2011年04月21日 | 沖縄の動物:哺乳類

 あっ、アカインだ!

 小学生の頃、私には遊び仲間のグループがいくつかあった。隣近所に住む2、3つ歳の差がある数人のグループ。家は離れていたが、漫画が大好きで、よく一緒に漫画を描いていた同級生のグループ。通り一つ隔てたところに住む同級生Yを中心とした優等生のグループ。
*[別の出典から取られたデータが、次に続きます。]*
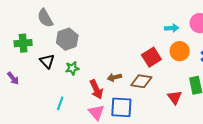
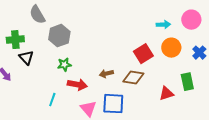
black triangle: (47, 61) -> (26, 58), moved
red arrow: (96, 89) -> (77, 85), moved, turned -54
red triangle: (175, 97) -> (166, 94), turned 49

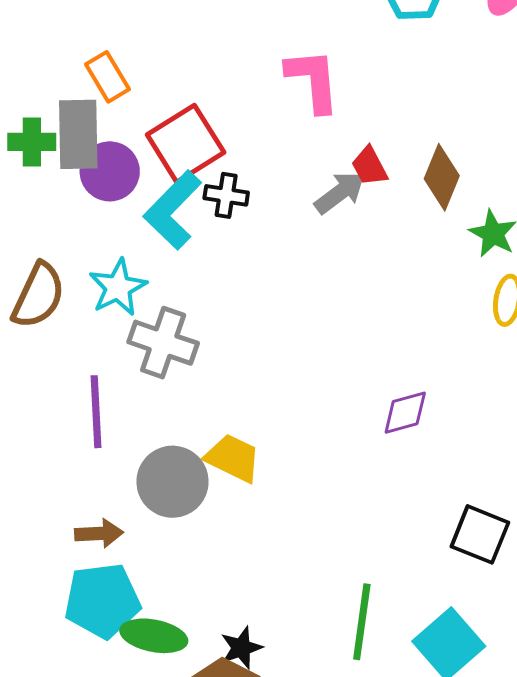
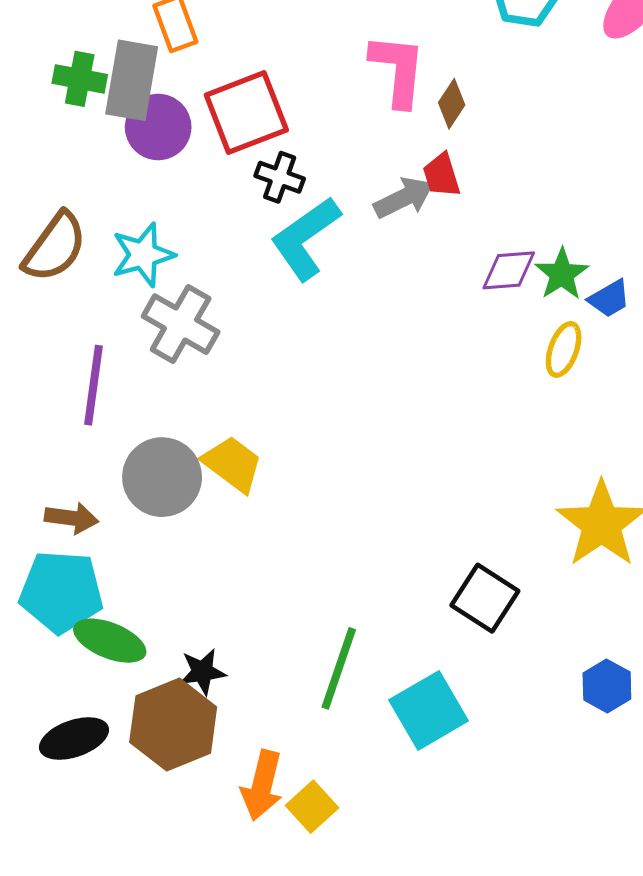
brown diamond: (442, 177) -> (452, 104), moved, size x0.7
cyan L-shape: (173, 210) -> (305, 238), moved
purple diamond: (405, 413) -> (509, 270), moved

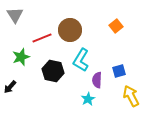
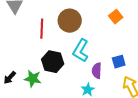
red line: (42, 38) -> (42, 29), turned -66
green star: (21, 57) -> (33, 79), moved, turned 30

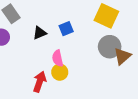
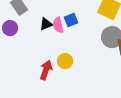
pink semicircle: (58, 58) -> (58, 25), moved

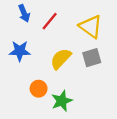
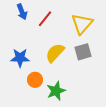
yellow triangle: (91, 27) -> (82, 24), turned 35
blue star: (20, 51) -> (20, 58), moved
少し離れたところに住む勉強もスポーツもできて、ケンカも強かったクラスのリーダーSを中心としたグループなどがあり、そしてもう一つ、Sの近くに家のあった同級生Nを中心としたグループがあった。Nはいわゆる劣等生で、大人たちから見れば悪ガキの代表。ちょっと危険な遊びは、たいてい彼がリーダーであった。
 他人の家の屋根から屋根へ飛び移り、走り回って忍者のような真似をしたり、建築現場から木材をかっぱらって、それで筏を作って大きな池で乗り回したり、近くの外人住宅地に向かってわけもなく石を投げたり、ゴムカン(ゴムで石を飛ばすパチンコのことを我々はこう呼んでいた)でスズメなどを撃ったりしたことなどが記憶に残っている。

  Nのことで最も印象に残っているのは、じつは、そういった遊びとは別にある。セミを食べるという話は父母からも聞いていたので、彼がセミを食べたという話を聞いてもそう驚くことでは無かったが、ある日、一緒に遊んでいると、「あっ、アカインだ!」と急に叫んで、彼が走り出した。しばらくして戻ってきて、「ちぇ、逃がしたひゃー。」と残念がった。アカインとは犬のこと。赤い毛をした犬のことを言う。その後、彼から衝撃的な言葉を聞く。「あれはマーサンドー(美味しいよ)」とのこと。
 犬を食べるという話は、父母からも聞いていなかったので、「犬を食うのか」と私は驚いたのである。あとになって、沖縄では犬も食用としていて、沖縄の伝統的な薬膳料理には犬肉の料理や猫肉の料理があることを知った。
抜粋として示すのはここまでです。